Compliance and Privacy Engineer

Role: Compliance & Privacy Engineer

Location: Cupertino, CA (Onsite)

Duration: 11 months

About the Role

We are seeking a detail-oriented and proactive Compliance & Privacy Engineer to join our team. This role sits at the intersection of data governance, privacy engineering, and regulatory compliance. The ideal candidate will be responsible for maintaining the integrity of our centralized data registry, enforcing data classification standards, and driving execution of compliance controls across multiple audit and assessment frameworks. This is a hands-on role requiring strong organizational skills, technical aptitude, and cross-functional collaboration.

Key Responsibilities:

Data Registry & Privacy Governance:

• Metadata Management: Input, update, and validate metadata for databases and data assets within a centralized data registry, ensuring all entries are current and accurate.
• Data Classification & Tagging: Apply data tags and classifications (e.g., data type, sensitivity level, personal data indicators) in alignment with established privacy and data governance standards.
• Stakeholder Collaboration: Review database documentation and collaborate closely with data owners, engineers, and privacy stakeholders to ensure accurate and comprehensive metadata capture.
• Migration Support: Support migration activities by mapping existing metadata to new registry schemas and standards, ensuring continuity and compliance during transitions.
• Quality Assurance: Perform regular quality checks to ensure completeness, consistency, and accuracy of tagged and classified data across the registry.

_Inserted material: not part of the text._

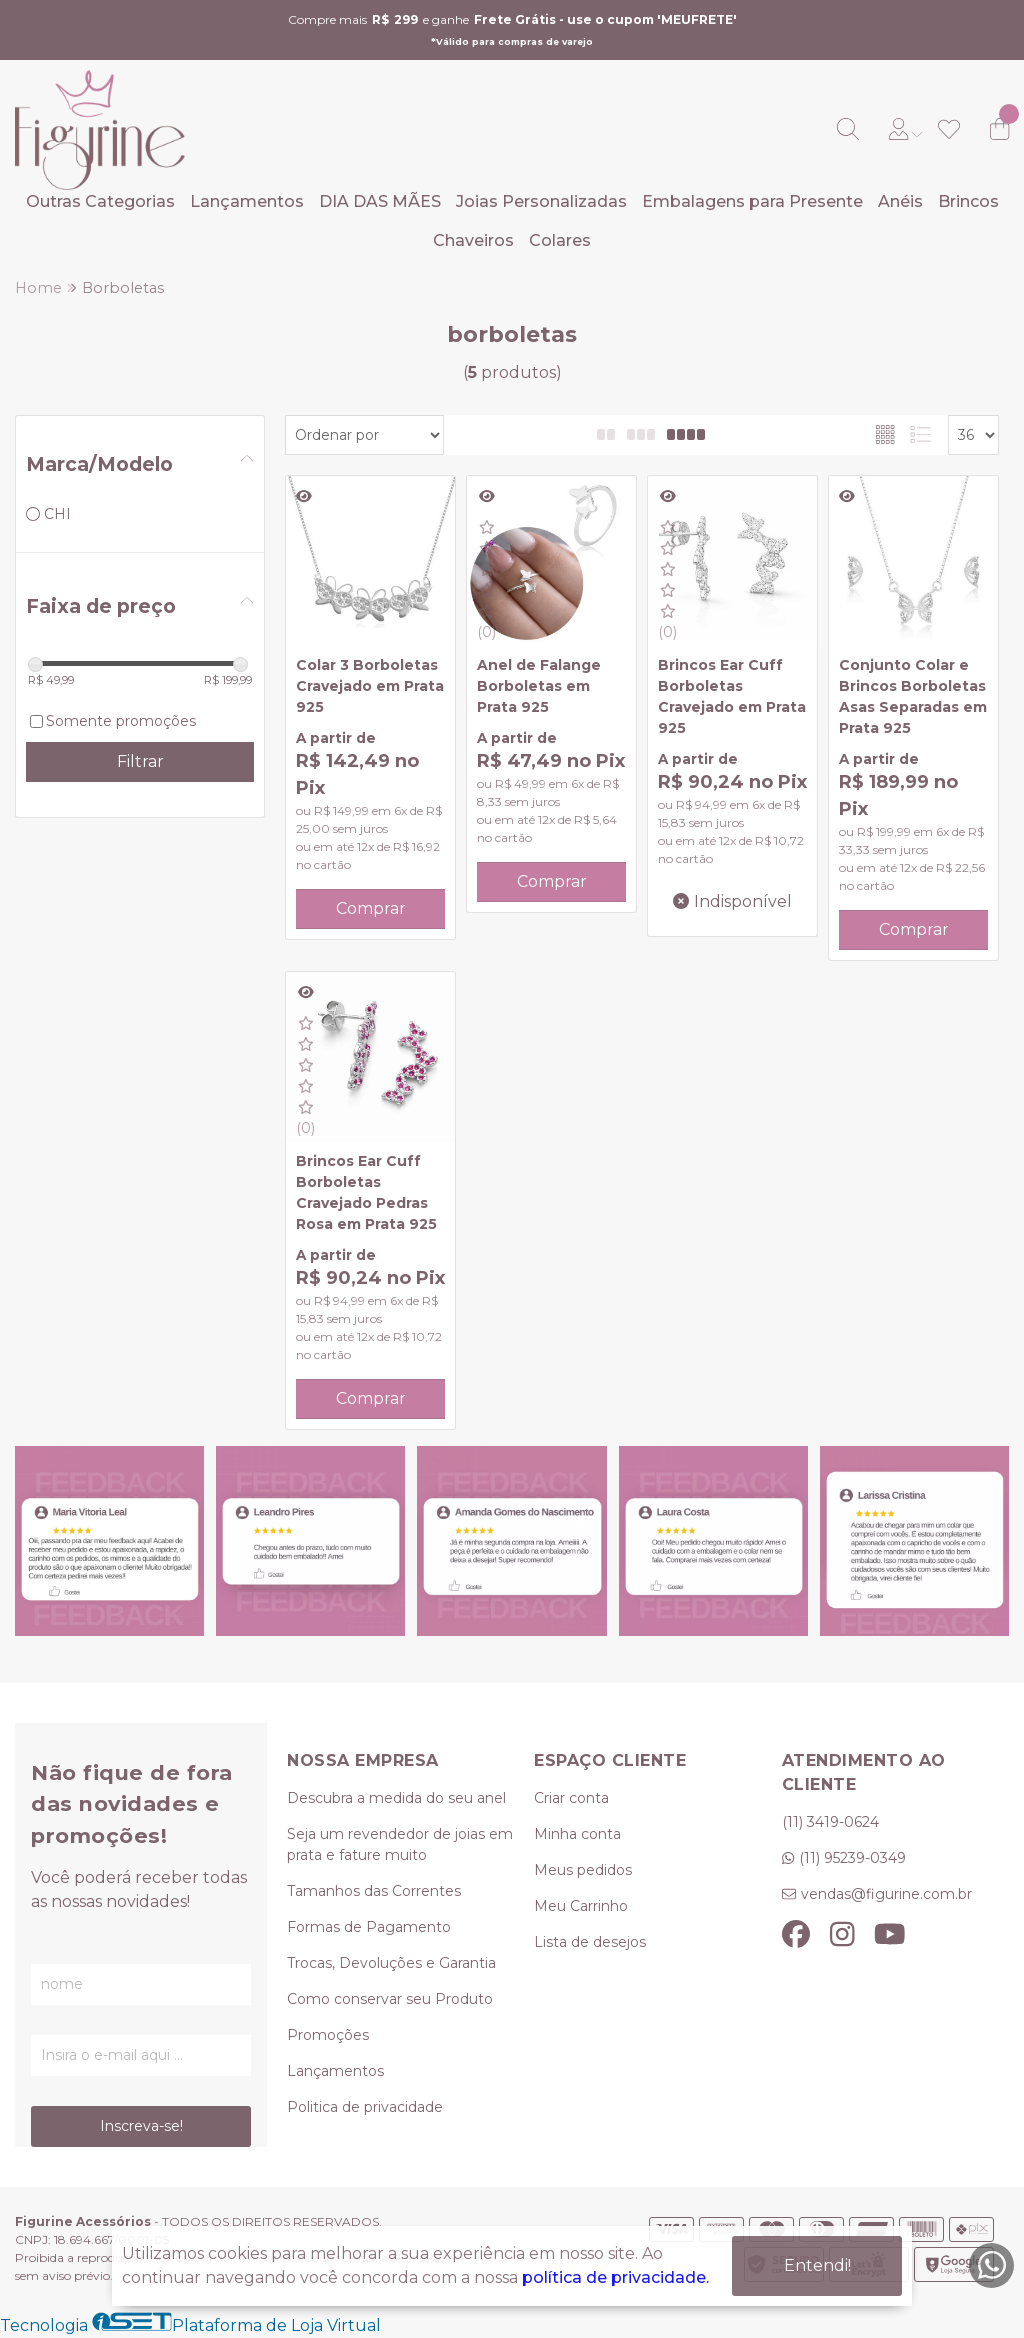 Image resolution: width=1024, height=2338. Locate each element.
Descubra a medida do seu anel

Compliance Monitoring & Execution:

• Compliance Controls Execution: Monitor, track, and execute compliance controls across all audits and assessments, ensuring timely completion and adherence to regulatory requirements.
• Monthly Controls Management: Track and execute recurring monthly controls including but not limited to Splunk monitoring, GitHub access reviews, patching status verification, and baseline compliance checks.
• Tooling & Platform Monitoring: Actively monitor compliance and governance tools (e.g., Compass, Verdad, Plato) for WPC (Worldwide Privacy & Compliance) operations, flagging issues and ensuring tool health.
• Audit & Project Tracking: Monitor and track all scheduled tickets related to WPC audits and projects, ensuring milestones are met and blockers are escalated promptly.
• Vulnerability & Patch Management: Monitor and track patching cycles, aging vulnerabilities, and vulnerability reports, coordinating remediation efforts with relevant engineering teams.
• Training Compliance: Monitor and track PCI training completion across applicable teams, ensuring all personnel maintain required certifications and awareness.
• Evidence Collection: Assist in collecting, organizing, and submitting evidence required for WPC audits, including but not limited to PCI, PCI PIN, APN, SOX etc. assessments.
• Documentation & Project Management: Maintain Confluence and Quip documentation spaces to track all internal compliance projects, issues, progress, and follow-ups. Serve as a project management point of contact for internal compliance initiatives, driving accountability and visibility.
• Cloud Operations: Perform AWS routine operational tasks in support of compliance infrastructure and monitoring.

Required Qualifications:

• 10 years of experience in compliance engineering, data governance, privacy engineering, or a related discipline.
• Hands-on experience with data classification frameworks and metadata management in enterprise environments.
• Familiarity with regulatory and audit frameworks such as PCI DSS, PCI PIN, SOX etc
• Working knowledge of compliance and monitoring tools (e.g., Splunk, GitHub or similar).
• Experience with AWS cloud services and routine cloud operations.
• Strong documentation skills with proficiency in Confluence, Quip, or similar collaboration platforms.
• Excellent organizational and project management skills with the ability to track multiple workstreams simultaneously.

Preferred Qualifications:

• Bachelor's degree in Computer Science, Information Security, Data Engineering, or a related field.
• Experience with data privacy regulations (e.g., GDPR, CCPA) and privacy-by-design principles.
• Familiarity with vulnerability management tools and patching lifecycle processes.
• Relevant certifications such as CISA, CISM, CRISC, PCI QSA, CIPM/CIPP, or AWS certifications.
• Experience working in large-scale enterprise environments with complex data ecosystems.
• Strong cross-functional communication skills with the ability to engage both technical and non-technical stakeholders.

What We Value

• Attention to Detail — Precision in data tagging, metadata validation, and audit evidence collection.
• Collaboration — Ability to work across engineering, privacy, and compliance teams seamlessly.
• Accountability — Ownership of compliance timelines, controls, and project deliverables.
• Continuous Improvement — A mindset geared toward optimizing processes, tools, and documentation.